An arsonist lit a mosque afire Thursday in Eskilstuna, an industrial city 86 miles west of the Swedish capital Stockholm, injuring five of the 15 to 20 people who were inside at the time. No suspect has been apprehended.

"A witness saw somebody throw an object through the window of the building, which serves as a mosque, after which a violent fire began," police spokesman Lars Franzell told Reuters. Images on local television showed flames and smoke billowing out of the house of worship.

The incident comes as the Swedish far right has been pushing to curb the country’s liberal policy on asylum seekers and two days after thousands of Germans took to the streets of Dresden to decry what they view as an “Islamization” of Europe.

Far-right parties with anti-Muslim agendas have increased in Europe in recent years, but until recently Sweden had been largely spared.

But the Sweden Democrats, an anti-immigrant populist party, shocked the country by capturing 13 percent of the vote in September’s general election that saw the country’s center-left coalition lose its majority.

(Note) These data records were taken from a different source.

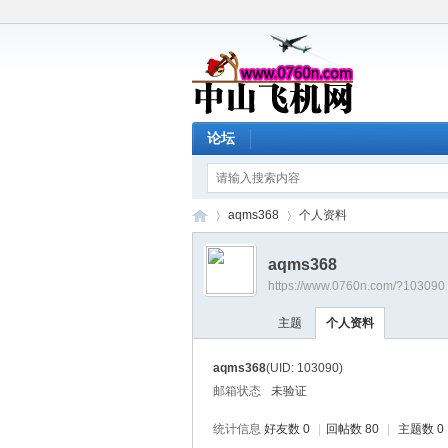
论坛
aqms368
个人资料
aqms368
https://www.0760n.com/?103090
中
›
›
主题
个人资料
aqms368
(UID: 103090)
邮箱状态
未验证
统计信息
好友数 0
|
回帖数 80
|
主题数 0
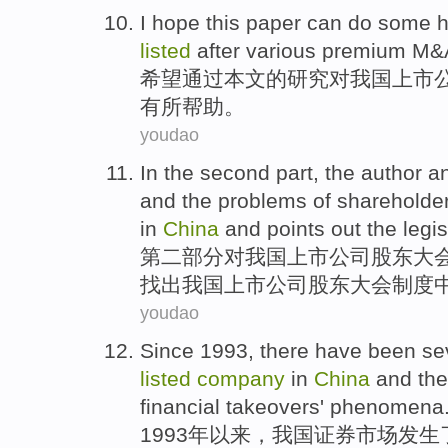
I hope
this paper
can do some h
listed
after
various
premium
M&
希望
通过
本文
的
研究对我国
上市
有所
帮助。
youdao
In
the second
part
, the author
a
and
the
problems
of
shareholder
in
China
and
points out
the
legis
第二
部分
对
我国
上市
公司
股东
大
找出
我国上市公司股东大会制度
youdao
Since
1993, there have been
se
listed
company
in
China
and th
financial
takeovers
'
phenomena
1993年
以来
，
我国
证券市场发生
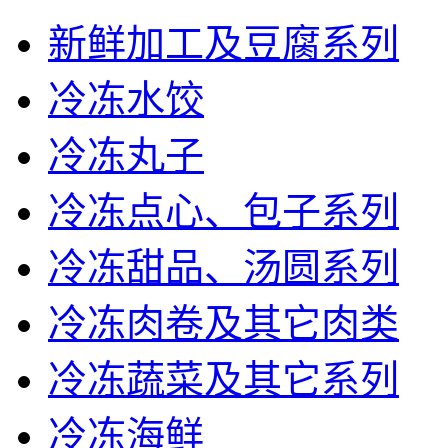
新鲜加工及豆腐系列
冷冻水饺
冷冻丸子
冷冻点心、包子系列
冷冻甜品、汤圆系列
冷冻肉卷及其它肉类
冷冻蔬菜及其它系列
冷冻海鲜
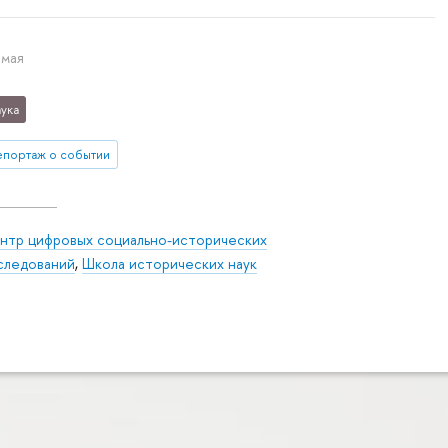
 мая
ука
епортаж о событии
нтр цифровых социально-исторических
следований
,
Школа исторических наук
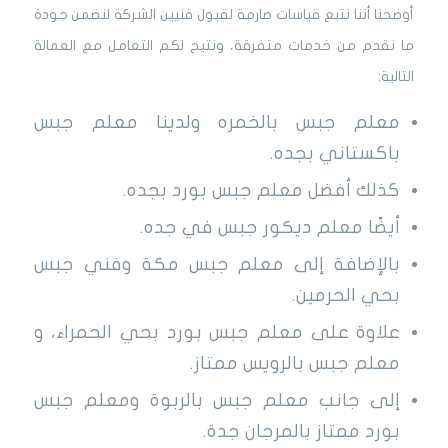
أوضحنا أننا نتبع قياسات صارمة لقبول فنيين الشركة لنضمن جودة
ما نقدم من خدمات متفرقة، ونتيح لكم التعامل مع العمالة
التالية:
معلم جبس بالخمره ولدينا معلم جبس
باكستاني بجده.
كذلك أفضل معلم جبس بورد بجده.
أيضًا معلم ديكور جبس في جده.
بالإضافة إلى معلم جبس مكة وفني جبس
بحي الحرمين.
علاوة على معلم جبس بورد بحي الحمراء، و
معلم جبس بالرويس ممتاز.
إلى جانب معلم جبس بالربوة ومعلم جبس
بورد ممتاز بالمرجان جدة.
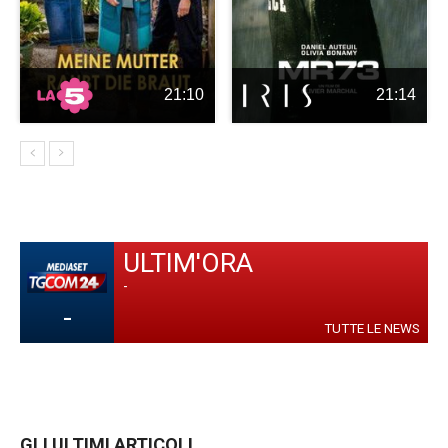
21:10
21:14
ULTIM'ORA
-
-
TUTTE LE NEWS
GLI ULTIMI ARTICOLI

The 26-year-old party, which only broke into parliament in 2010, wants to curb immigrant asylum seekers by 90 percent.

Earlier this month, Sweden Democrats secretary Björn Söder raised concerns among liberal-minded Swedes when he said Jews, Sami (Laplanders) and Kurds should not be considered real Swedes until they assimilate into the country’s dominant culture, according to Financial Times.

This month, Stefan Löfven, prime minister since October, said the country will hold snap elections in March after the Sweden Democrats used their newfound power to vote against the country’s budget, forcing midterm elections for the first time in 50 years. There are an estimated 475,000 Muslim Swedes. About a fourth of them are active participants in the faith, many of whom are recent immigrants from the Middle East to the predominantly Lutheran country known for its liberal secular values.